収入が増えると気になるのが「税金がどれくらいかかるのか」という点です。本業だけで90万円の収入がある場合と、本業と副業を合わせて90万円になる場合では、税金の扱いが異なるため、実際にどちらが損か得かを理解しておくことが大切です。
給与所得と雑所得の違いを押さえる
まず、本業が給与で得ている90万円の場合、給与所得控除が自動的に適用されます。令和6年現在、給与所得控除の最低額は55万円であるため、給与収入が90万円だけなら所得税も住民税も基本的には非課税になります。

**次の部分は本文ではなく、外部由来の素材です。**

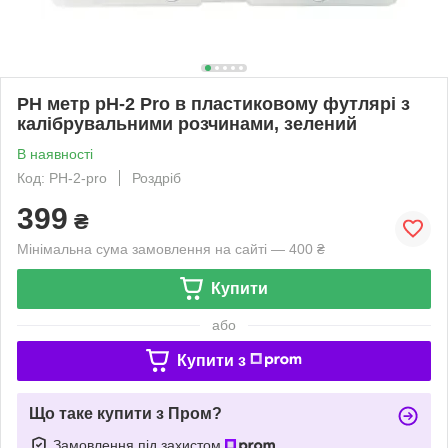
PH метр pH-2 Pro в пластиковому футлярі з
калібрувальними розчинами, зелений
В наявності
Код: PH-2-pro
Роздріб
399
₴
Мінімальна сума замовлення на сайті — 400 ₴
Купити
або
Купити з
Що таке купити з Пром?
Замовлення під захистом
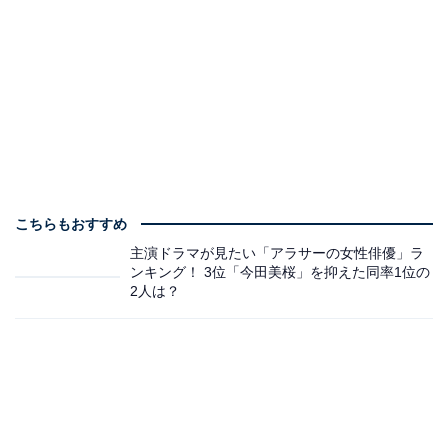
こちらもおすすめ
主演ドラマが見たい「アラサーの女性俳優」ラ
ンキング！ 3位「今田美桜」を抑えた同率1位の
2人は？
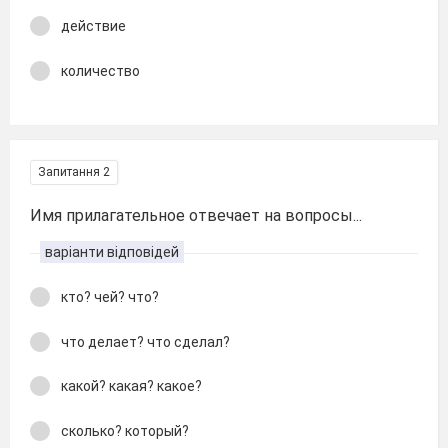
действие
количество
Запитання 2
Имя прилагательное отвечает на вопросы...
варіанти відповідей
кто? чей? что?
что делает? что сделал?
какой? какая? какое?
сколько? который?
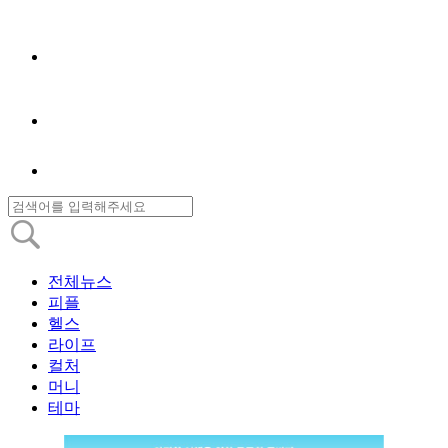
전체뉴스
피플
헬스
라이프
컬처
머니
테마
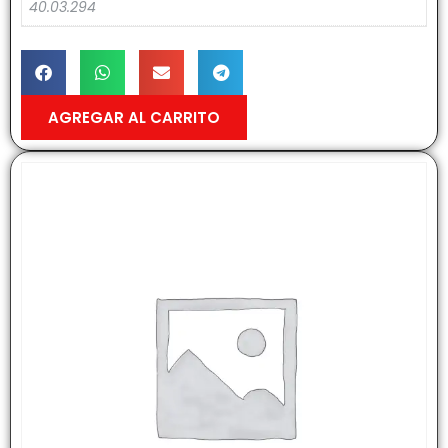
40.03.294
AGREGAR AL CARRITO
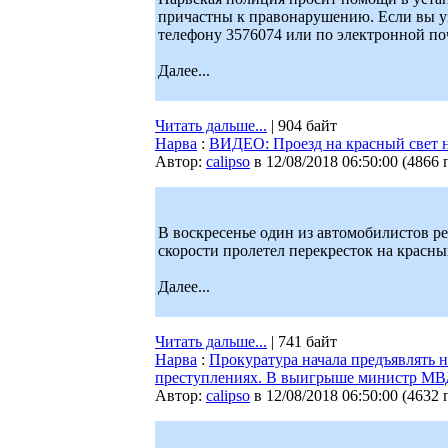
причастны к правонарушению. Если вы уз
телефону 3576074 или по электронной почте
Далее...
Читать дальше...
| 904 байт
Нарва
:
ВИДЕО: Проезд на красный свет на
Автор:
calipso
в 12/08/2018 06:50:00
(
4866 
В воскресенье один из автомобилистов р
скорости пролетел перекресток на красны
Далее...
Читать дальше...
| 741 байт
Нарва
:
Прокуратура начала предъявлять 
преступлениях. В выигрыше министр МВ
Автор:
calipso
в 12/08/2018 06:50:00
(
4632 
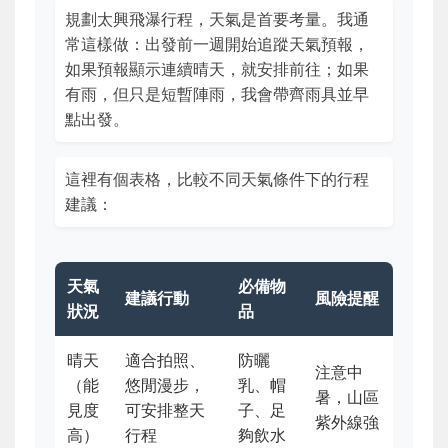
規劃太興飛瀑行程，天氣是首要考量。我通
常這樣做：出發前一週開始追蹤天氣預報，
如果預報顯示連續晴天，就安排前往；如果
有雨，但只是短暫陣雨，我會帶齊雨具並早
點出發。
這裡有個表格，比較不同天氣條件下的行程
建議：
天氣
必備物
建議行動
風險提醒
狀況
品
晴天
適合拍照、
防曬
注意中
（能
悠閒漫步，
乳、帽
暑，山區
見度
可安排整天
子、足
紫外線強
高）
行程
夠飲水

一方で、副業が雑所得(例:フリーランス・アフィリエイトなど)として分類された場合は、必要経費を引いた金額がそのまま所得となりますが、給与所得控除のような自動控除はありません。この点が税額に大きく影響します。
副業がある場合の税務上の注意点
たとえば、「給与60万円+雑所得30万円」で合計90万円だった場合でも、給与所得控除で給与の課税所得は0になりますが、雑所得の30万円に対して所得税・住民税が課税される可能性があります。

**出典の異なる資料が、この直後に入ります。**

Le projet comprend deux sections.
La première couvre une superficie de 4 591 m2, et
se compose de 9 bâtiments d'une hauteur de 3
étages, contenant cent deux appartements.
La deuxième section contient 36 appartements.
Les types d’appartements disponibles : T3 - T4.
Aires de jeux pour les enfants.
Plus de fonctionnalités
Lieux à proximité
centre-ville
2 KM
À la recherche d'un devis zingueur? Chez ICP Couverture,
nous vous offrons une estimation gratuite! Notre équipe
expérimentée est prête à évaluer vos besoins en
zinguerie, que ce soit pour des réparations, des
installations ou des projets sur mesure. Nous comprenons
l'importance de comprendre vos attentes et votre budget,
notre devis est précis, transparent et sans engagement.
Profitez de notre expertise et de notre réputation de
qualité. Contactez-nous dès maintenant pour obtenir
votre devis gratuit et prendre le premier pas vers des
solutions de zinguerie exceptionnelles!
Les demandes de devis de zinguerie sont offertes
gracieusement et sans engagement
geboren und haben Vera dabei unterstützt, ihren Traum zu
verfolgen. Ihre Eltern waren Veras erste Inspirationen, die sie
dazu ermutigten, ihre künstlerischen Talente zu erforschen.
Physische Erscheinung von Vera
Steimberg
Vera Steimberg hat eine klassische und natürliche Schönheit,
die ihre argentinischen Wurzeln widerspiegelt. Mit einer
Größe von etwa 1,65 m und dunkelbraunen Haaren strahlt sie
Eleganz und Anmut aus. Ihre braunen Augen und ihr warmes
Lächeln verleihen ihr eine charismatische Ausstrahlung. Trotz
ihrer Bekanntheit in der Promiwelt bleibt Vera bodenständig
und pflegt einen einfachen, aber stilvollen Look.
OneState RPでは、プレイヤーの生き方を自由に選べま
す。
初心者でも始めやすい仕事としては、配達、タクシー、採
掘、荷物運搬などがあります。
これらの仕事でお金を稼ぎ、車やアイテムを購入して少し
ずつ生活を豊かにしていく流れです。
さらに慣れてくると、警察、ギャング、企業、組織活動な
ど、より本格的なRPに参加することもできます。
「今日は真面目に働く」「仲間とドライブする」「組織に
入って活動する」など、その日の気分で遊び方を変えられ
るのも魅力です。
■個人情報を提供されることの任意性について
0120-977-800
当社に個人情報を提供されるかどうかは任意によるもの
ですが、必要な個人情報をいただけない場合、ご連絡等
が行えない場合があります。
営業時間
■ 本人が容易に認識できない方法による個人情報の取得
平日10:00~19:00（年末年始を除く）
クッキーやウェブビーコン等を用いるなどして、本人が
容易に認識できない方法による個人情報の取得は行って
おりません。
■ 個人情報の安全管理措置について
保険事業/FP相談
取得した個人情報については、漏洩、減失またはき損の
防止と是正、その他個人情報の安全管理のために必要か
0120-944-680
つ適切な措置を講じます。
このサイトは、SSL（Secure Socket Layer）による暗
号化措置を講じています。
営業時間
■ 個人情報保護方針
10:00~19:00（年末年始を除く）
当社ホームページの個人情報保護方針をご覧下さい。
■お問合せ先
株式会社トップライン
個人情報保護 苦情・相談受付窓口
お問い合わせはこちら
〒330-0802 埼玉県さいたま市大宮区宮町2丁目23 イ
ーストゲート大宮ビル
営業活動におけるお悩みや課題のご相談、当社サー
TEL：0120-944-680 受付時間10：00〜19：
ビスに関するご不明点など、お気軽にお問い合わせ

ただし、副業にかかった費用(通信費、備品代など)を経費として正しく申告すれば、雑所得を0円にできる可能性もあり、これによって税金を抑えることができます。
住民税の基準と影響も考慮
所得税が非課税であっても、住民税は「所得が45万円を超えると課税対象」になる点に注意しましょう。給与だけで90万円の場合、給与所得控除後の金額は35万円とされ、これでは住民税も非課税の可能性が高いです。

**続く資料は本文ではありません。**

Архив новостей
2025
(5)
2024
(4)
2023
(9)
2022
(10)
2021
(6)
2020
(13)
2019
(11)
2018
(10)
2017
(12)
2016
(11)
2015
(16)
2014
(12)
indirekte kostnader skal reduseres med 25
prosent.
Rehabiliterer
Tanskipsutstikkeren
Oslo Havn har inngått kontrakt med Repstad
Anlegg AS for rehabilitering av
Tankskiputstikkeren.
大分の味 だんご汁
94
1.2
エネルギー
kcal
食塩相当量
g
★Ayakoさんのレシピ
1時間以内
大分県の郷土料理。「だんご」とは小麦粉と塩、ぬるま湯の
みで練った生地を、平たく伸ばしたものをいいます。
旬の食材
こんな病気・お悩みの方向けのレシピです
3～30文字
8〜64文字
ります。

しかし、副業収入で雑所得がある場合、その全額(あるいは経費差引後の金額)が課税所得になるため、住民税の対象となるケースが生じやすくなります。
【比較表】本業のみと副業ありの税負担例
パターン | 課税所得 | 所得税 | 住民税 |
---|---|---|---|
本業(給与)90万円のみ | 0円(給与控除で非課税) | 0円 | 0円 |
本業60万円+副業30万円(経費なし) | 副業分30万円 | 課税の可能性あり | 課税の可能性あり |
本業60万円+副業30万円(経費30万円) | 0円 | 0円 | 0円 |
税務署対策と副業申告のポイント
副業を行う際には、記帳と経費計上が非常に重要です。副業が雑所得と判断されるなら、白色申告でも問題ありませんが、収支をきちんと記録し、必要経費を漏れなく計上することで課税リスクを減らせます。
また、税務署には「副業の所得が20万円以下なら確定申告不要」という特例がありますが、住民税の申告は別途必要になるケースが多い点も押さえておきましょう。
まとめ:収入構成によって課税状況は変わる
同じ90万円の収入でも、その内訳が給与か雑所得かによって、課税の有無や金額が大きく変わります。税金面での負担を抑えるためには、給与所得控除や必要経費などの仕組みを正しく活用することが鍵です。
副業を始めたばかりの方や収入構成が複雑になってきた方は、税理士への無料相談や自治体の税務相談窓口を活用して、正しく対処することをおすすめします。